In other developments:
- The Council on American-Islamic Relations, a major advocacy group, says it has filed a lawsuit challenging the executive order
- Washington state's attorney general is also suing. Bob Ferguson was one of 16 state attorneys general who have said the order is unconstitutional. Tech firms Amazon, Expedia and Microsoft, based in the state, will reportedly explain how the order is impacting them
- Israeli Prime Minister Benjamin Netanyahu will visit the US on 15 February
- President Trump's Supreme Court nominee will be announced on Tuesday
White House press secretary Sean Spicer has again defended the policy changes. At a press conference he hit out at the diplomats and foreign service officers drafting the dissent cable.
"Again, you talk about, in a 24-hour period, 325,000 people from other countries flew in through our airports and we're talking about 109 people from seven countries that the Obama administration identified," he told reporters.
"And these career bureaucrats have a problem with it? I think they should either get with the programme or they can go."
News of the complaint from US diplomats comes amid international condemnation of the new policies.
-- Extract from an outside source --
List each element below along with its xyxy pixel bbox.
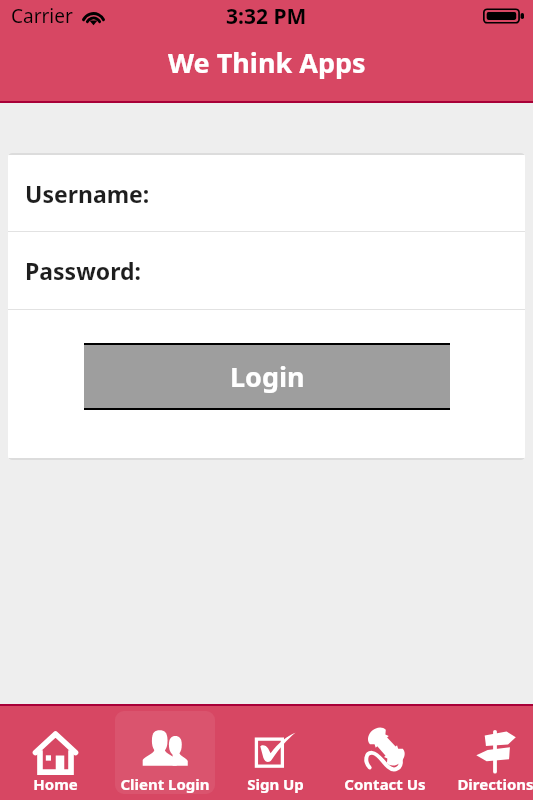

The White House has defended the restrictions as necessary safety measures.
The cable seen by the BBC says the "knee-jerk" restrictions will "sour relations" with the Muslim world and alienate countries that help in the fight against terrorism.
It notes that most terror attacks in the US have been committed by US-born or naturalised citizens and compares the new measures to restrictions on Japanese-Americans during World War Two.
"The end result of this ban will not be a drop in terror attacks in the United States; rather, it will be a drop in international goodwill towards Americans and a threat towards our economy," the cable, which may be an earlier draft, says.
The White House has said the new rules do not equate to a ban on Muslims entering the US and that the restrictions will be lifted once new security measures are put in place.
The cable, signed by dozens of diplomats, is expected to be formally sent later on Monday through what is called the "dissent channel", the Associated Press reports, quoting anonymous US officials.
The dissent channel was set up in the 1970s to allow diplomats in the field to convey concerns to senior state department officials in Washington.
Last year more than 50 diplomats used the channel to express concern over US policy in Syria to the Obama administration, the New York Times reports.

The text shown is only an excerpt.